Beyond attending a select school in early childhood, and later in the public school, she attended three terms in Franklin Academy. After turning 18, she was deeply interested in Christian and philanthropic work. At the age of 19, she joined the Congregational Church of Sidney.

==Career==
In 1855, she married John Aldrich (1828–1909) of Norwich, New York. They then moved to the Nebraska Territory, where the first ten years of her married life were full of pioneer experiences. In 1866, she moved with her husband and two children, a son and daughter, Carl and Luta, to Cedar Rapids, Iowa, where her youngest child, a son, John, was born. Her life was spent in caring for her husband and children, as well as in Sunday school and missionary work.

From childhood, a "total abstainer" and in full sympathy with prohibitory law, she was never a temperance worker, not even a member of any temperance society, until the Women's Crusade. That movement fanned a latent interest into deep enthusiasm, brought out the hitherto undeveloped powers of her nature, and joined her to a work that she believed would serve everyone. Quick in thought and prompt in action, Aldrich soon became a recognized worker, with the consent and co-operation of her husband and children. At the organization of the WCTU of Iowa, November 3–4, 1874, the Raising of Lazarus was her text for more earnest temperance work by Christian people in restoring to a better and nobler life those who were morally "dead" through drink.

Later, at a county WCTU convention, Aldrich took the place of a college professor, who had failed to appear, and delivered her first address. Mde a vice-president of the National WCTU at its organization, November 18–20, 1874, she visited different localities to enlist women in the work of that society. Chosen corresponding secretary of the Iowa WCTU in 1875, she held the office for one year only, leaving it in order to spend more time in the field. In different positions, she was a member of the executive committee of the Iowa union, and there were few counties in Iowa where she did not speak. She was elected president of the Iowa union in 1883.
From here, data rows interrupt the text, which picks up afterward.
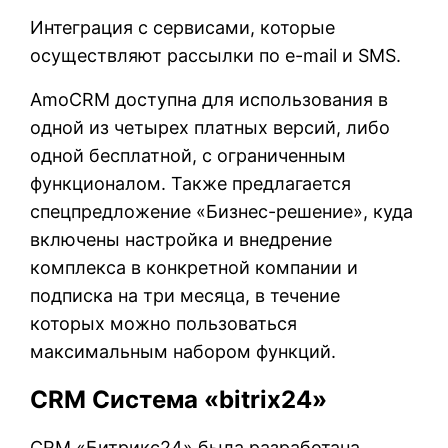
Интеграция с сервисами, которые
осуществляют рассылки по e-mail и SMS.
AmoCRM доступна для использования в
одной из четырех платных версий, либо
одной бесплатной, с ограниченным
функционалом. Также предлагается
спецпредложение «Бизнес-решение», куда
включены настройка и внедрение
комплекса в конкретной компании и
подписка на три месяца, в течение
которых можно пользоваться
максимальным набором функций.
CRM Система «bitrix24»
CRM «Битрикс24» была разработана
Aldrich was then elected corresponding secretary by the National WCTU. When the National Union, at the St. Louis Convention in 1884, declared in favor of political temperance work by the union, Aldrich, with the majority of the Iowa delegation, voted against the resolution. She worked alongside Judith Ellen Foster, the president, who represented the Iowa WCTU in its open opposition to political WCTU work.

In 1885, Aldrich declined re-election as president of the Iowa State union because she was unable to give to the work all the time it required.
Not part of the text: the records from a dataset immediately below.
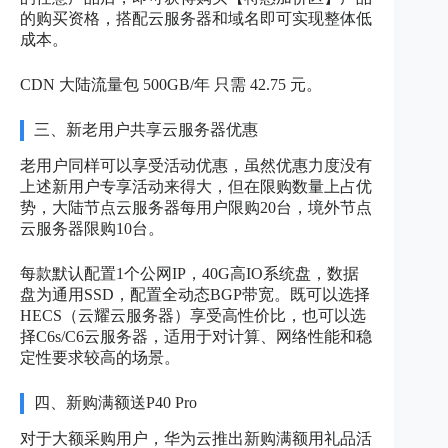
的购买资格，搭配云服务器和域名即可实现整体低
成本。
CDN 大陆流量包 500GB/年 只需 42.75 元。
三、新老用户共享云服务器优惠
老用户同样可以享受活动优惠，虽然优惠力度没有
上述新用户专享活动来得大，但在限购数量上占优
势，大陆节点云服务器每用户限购20台，境外节点
云服务器限购10台。
每款默认配置1个公网IP，40G高IO系统盘，数据
盘为通用SSD，配置全动态BGP带宽。既可以选择
HECS（云耀云服务器）享受高性价比，也可以选
择C6s/C6云服务器，适用于对计算、网络性能和稳
定性要求较高的场景。
四、新购满额送P40 Pro
对于大额采购用户，华为云推出新购满额用礼品活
She attended the convention held in Cleveland, Ohio, January 22–24, 1890, at which time the Non-partisan National WCTU was organized. As secretary of the department of evangelistic work, she was a member of the executive committee from its organization.

==Later life==
The later years of Aldrich's life were spent in southern Missouri. Here, in 1905, failing health permitted only a quiet celebration of the golden wedding anniversary. In 1907, in bad health, Aldrich went with her husband and daughter to the old home in Sidney, New York, and renewed her membership in the church of her childhood. She died in Sidney, April 27, 1909, and was buried at that town's Prospect Hill Cemetery.